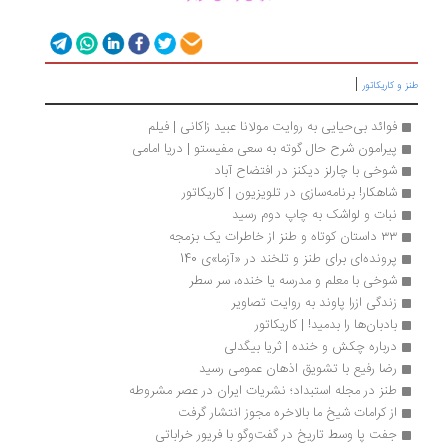
|
ز و کاریکاتور
فوائد بی‌حیایی به روایت مولانا عبید زاکانی | فیلم
پیرامون شرح حال گوته به سعی مفیستو | دریا امامی
شوخی با چارلز دیکنز در افتضاح آباد
شاهکار! برنامه‌سازی در تلویزیون | کاریکاتور
نبات و لواشک به چاپ دوم رسید
۳۳ داستان کوتاه و طنز از خاطرات یک‌ بزمجه
پرونده‌ای برای طنز و تلخند در «آزما»ی 140
شوخی با معلم و مدرسه یا خنده، سر سطر
زندگی ازرا پاوند به روایت تصاویر
بادبان‌ها را بدمید! | کاریکاتور
درباره چکش و خنده | ثریا بیگدلی
رضا رفیع با تشویق اذهان عمومی رسید
طنز در مجله استبداد؛ نشریات ایران در عصر مشروطه
از کرامات شیخ ما بالاخره مجوز انتشار گرفت
جفت پا وسط تاریخ در گفت‌وگو با فریور خراباتی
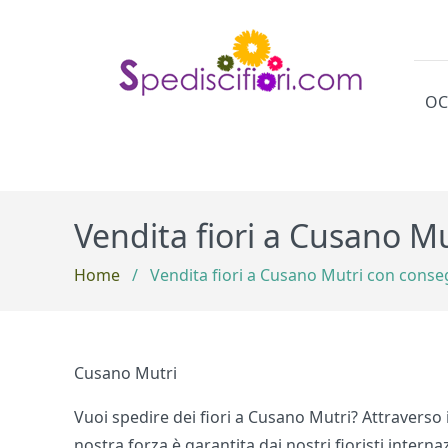
OC
Cat
Vendita fiori a Cusano M
Home
/
Vendita fiori a Cusano Mutri con conse
Cusano Mutri
Vuoi spedire dei fiori a Cusano Mutri? Attraverso i
nostra forza è garantita dai nostri fioristi intern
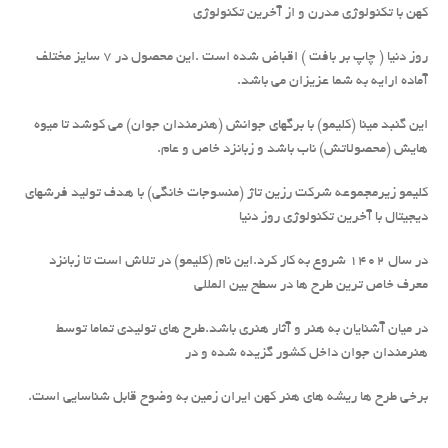
کهن با تکنولوژی مدرن و از آخرین تکنولوژی
روز دنیا ( چاپ بر بافت ) اقباض شده است .این محصول در 7 سایز مختلف
آماده ارایه به شما عزیزان می باشد.
این گنبد مینا (کلیمو) با برگهای جوانش (هنرمندان جوان) می کوشد تا میوه
هایش (محصولاتش) ناب باشد و زبانزد خاص و عام.
کلیمو زیرمجموعه شرکت رزین تاژ (منسوجات خانگی) با هدف تولید فرشهای
دیجیتال با آخرین تکنولوژی روز دنیا
در سال 1402 شروع به کار کرد.این نام (کلیمو) در تلاش است تا زبانزد
معرف خاص ترین طرح ها در سطح بین المللی
در میان آشنایان به هنر و آثار هنری باشد.طرح های تولیدی تماما توسط
هنرمندان جوان داخل کشور گزیده شده و در
برخی طرح ها ریشه های هنر کهن ایران زمین به وضوح قابل شناسایی است.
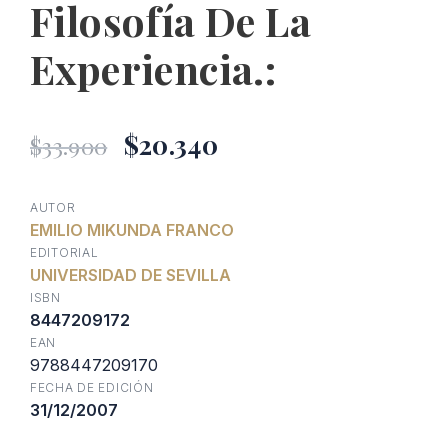
Filosofía De La
Experiencia.:
El
El
$
20.340
$
33.900
precio
precio
AUTOR
EMILIO MIKUNDA FRANCO
original
actual
EDITORIAL
UNIVERSIDAD DE SEVILLA
era:
es:
ISBN
8447209172
EAN
$33.900.
$20.340.
9788447209170
FECHA DE EDICIÓN
31/12/2007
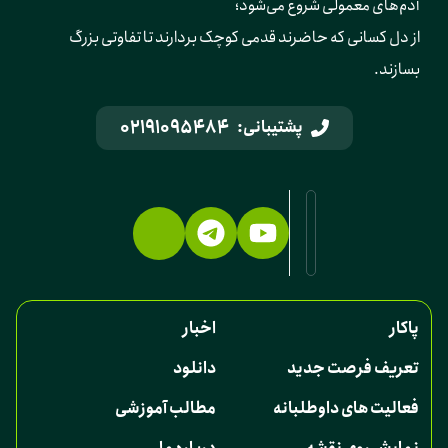
آدم‌های معمولی شروع می‌شود؛ 
از دل کسانی که حاضرند قدمی کوچک بردارند تا تفاوتی بزرگ 
بسازند.
02191095484
پشتیبانی:
پاکار
اخبار
تعریف فرصت جدید
دانلود
فعالیت های داوطلبانه
مطالب آموزشی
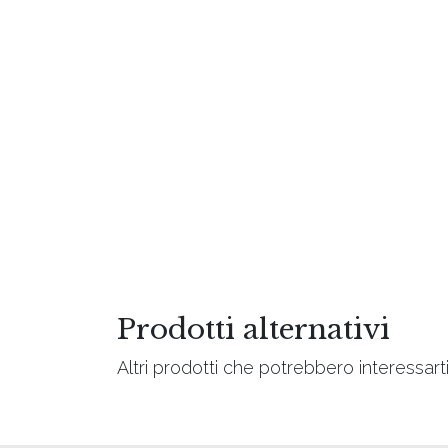
Prodotti alternativi
Altri prodotti che potrebbero interessart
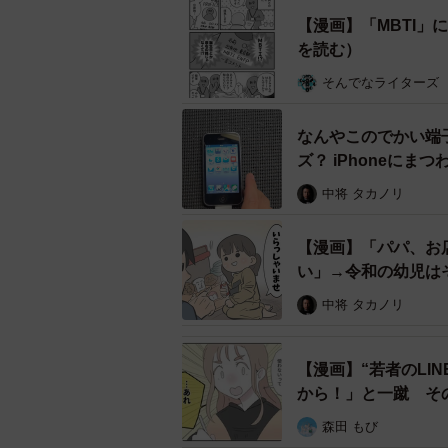
「あさみA」さんが描
【漫画】「MBTI
を読む）
投稿主は、SNSで絵日記漫画を更新し
ションギャップを感じた日」という
そんでなライターズ
画を投稿しました。
なんやこのでかい端
漫画で描かれているのは、新入社員
ズ？ iPhoneに
介資料に「MBTI」の文字を見つけ
中将 タカノリ
さみさんのMBTIは何すか？」「M
残されたように焦る様子も描かれて
【漫画】「パパ、お
い」→令和の幼児は
中将 タカノリ
【漫画】“若者のLI
から！」と一蹴 そ
森田 もび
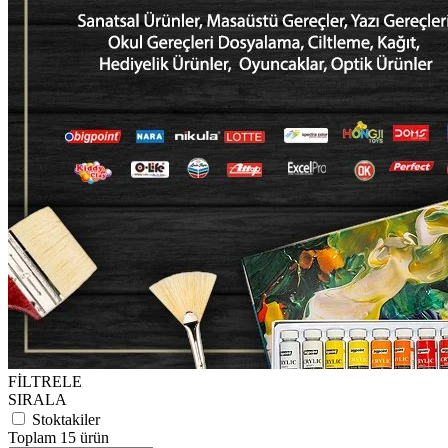
FİLTRELE
SIRALA
Stoktakiler
Toplam 15 ürün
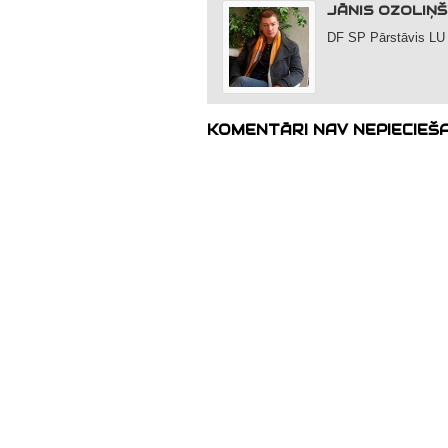
JĀNIS OZOLIŅŠ
DF SP Pārstāvis LU
KOMENTĀRI NAV NEPIECIEŠ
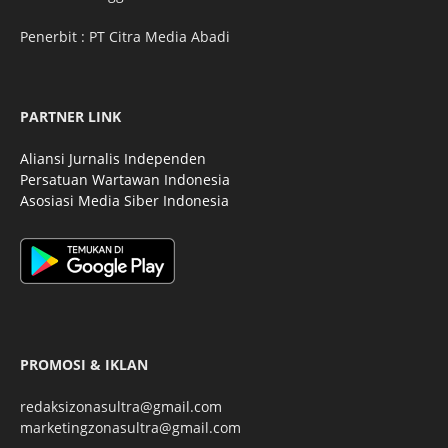
Penerbit : PT Citra Media Abadi
PARTNER LINK
Aliansi Jurnalis Independen
Persatuan Wartawan Indonesia
Asosiasi Media Siber Indonesia
PROMOSI & IKLAN
redaksizonasultra@gmail.com
marketingzonasultra@gmail.com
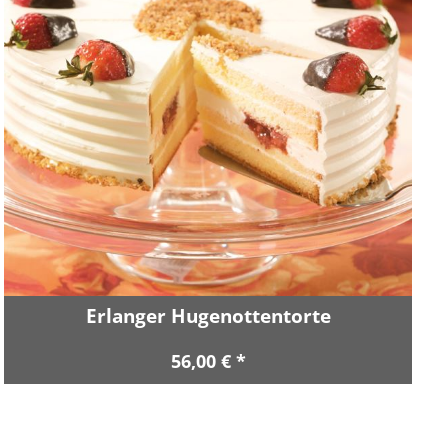
Erlanger Hugenottentorte
56,00 € *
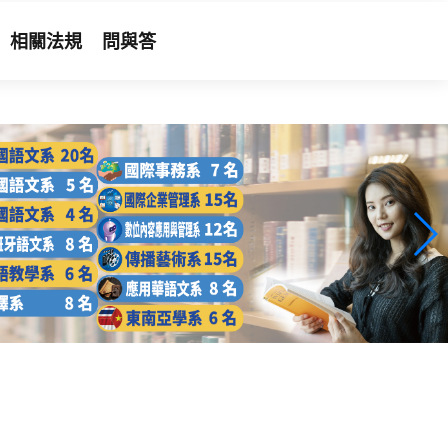
相關法規
問與答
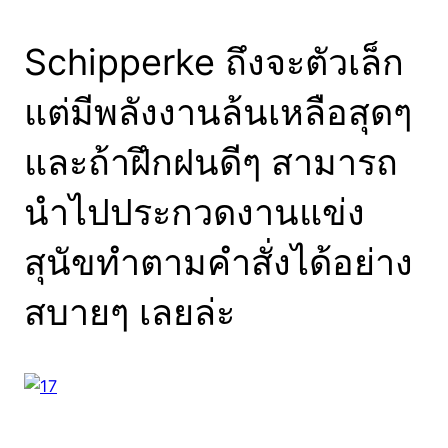
Schipperke ถึงจะตัวเล็ก
แต่มีพลังงานล้นเหลือสุดๆ
และถ้าฝึกฝนดีๆ สามารถ
นำไปประกวดงานแข่ง
สุนัขทำตามคำสั่งได้อย่าง
สบายๆ เลยล่ะ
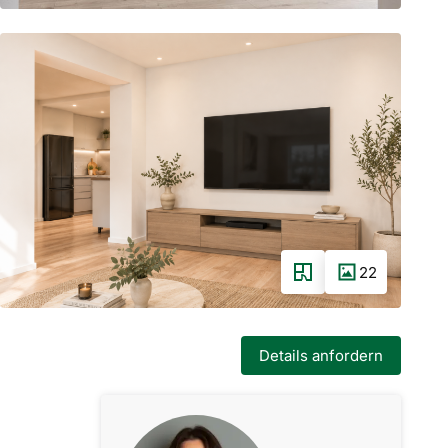
22
Details anfordern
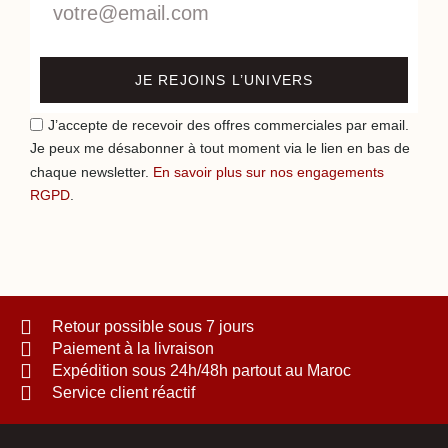
JE REJOINS L’UNIVERS
J’accepte de recevoir des offres commerciales par email.
Je peux me désabonner à tout moment via le lien en bas de
chaque newsletter.
En savoir plus sur nos engagements
RGPD
.
Retour possible sous 7 jours
Paiement à la livraison
Expédition sous 24h/48h partout au Maroc
Service client réactif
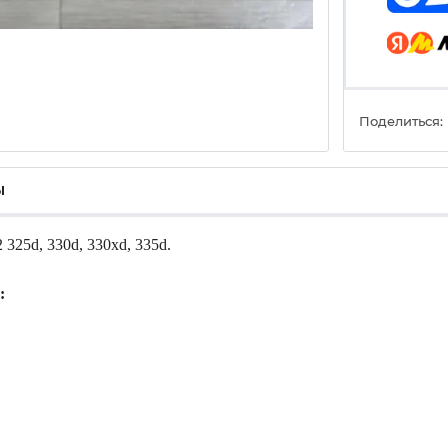
Поделиться:
ы
25d, 330d, 330xd, 335d.
:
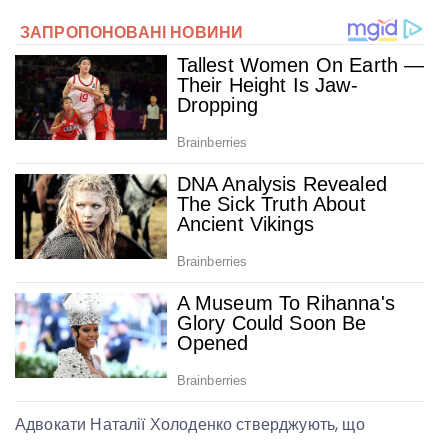
Адвокати Наталії Холоденко стверджують, що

--*--

Try it:
Keeping both end lines, retype exactly the lines from the first line of the material through the line that contains "هنرمندان جوان داخل کشور گزیده شده و در", but not the pictures.

Exercise solution:
|
ز و کاریکاتور
فوائد بی‌حیایی به روایت مولانا عبید زاکانی | فیلم
پیرامون شرح حال گوته به سعی مفیستو | دریا امامی
شوخی با چارلز دیکنز در افتضاح آباد
شاهکار! برنامه‌سازی در تلویزیون | کاریکاتور
نبات و لواشک به چاپ دوم رسید
۳۳ داستان کوتاه و طنز از خاطرات یک‌ بزمجه
پرونده‌ای برای طنز و تلخند در «آزما»ی 140
شوخی با معلم و مدرسه یا خنده، سر سطر
زندگی ازرا پاوند به روایت تصاویر
بادبان‌ها را بدمید! | کاریکاتور
درباره چکش و خنده | ثریا بیگدلی
رضا رفیع با تشویق اذهان عمومی رسید
طنز در مجله استبداد؛ نشریات ایران در عصر مشروطه
از کرامات شیخ ما بالاخره مجوز انتشار گرفت
جفت پا وسط تاریخ در گفت‌وگو با فریور خراباتی
OC
Cat
Vendita fiori a Cusano M
Home
/
Vendita fiori a Cusano Mutri con conse
Cusano Mutri
Vuoi spedire dei fiori a Cusano Mutri? Attraverso i
nostra forza è garantita dai nostri fioristi intern
کهن با تکنولوژی مدرن و از آخرین تکنولوژی
روز دنیا ( چاپ بر بافت ) اقباض شده است .این محصول در 7 سایز مختلف
آماده ارایه به شما عزیزان می باشد.
این گنبد مینا (کلیمو) با برگهای جوانش (هنرمندان جوان) می کوشد تا میوه
هایش (محصولاتش) ناب باشد و زبانزد خاص و عام.
کلیمو زیرمجموعه شرکت رزین تاژ (منسوجات خانگی) با هدف تولید فرشهای
دیجیتال با آخرین تکنولوژی روز دنیا
در سال 1402 شروع به کار کرد.این نام (کلیمو) در تلاش است تا زبانزد
معرف خاص ترین طرح ها در سطح بین المللی
در میان آشنایان به هنر و آثار هنری باشد.طرح های تولیدی تماما توسط
هنرمندان جوان داخل کشور گزیده شده و در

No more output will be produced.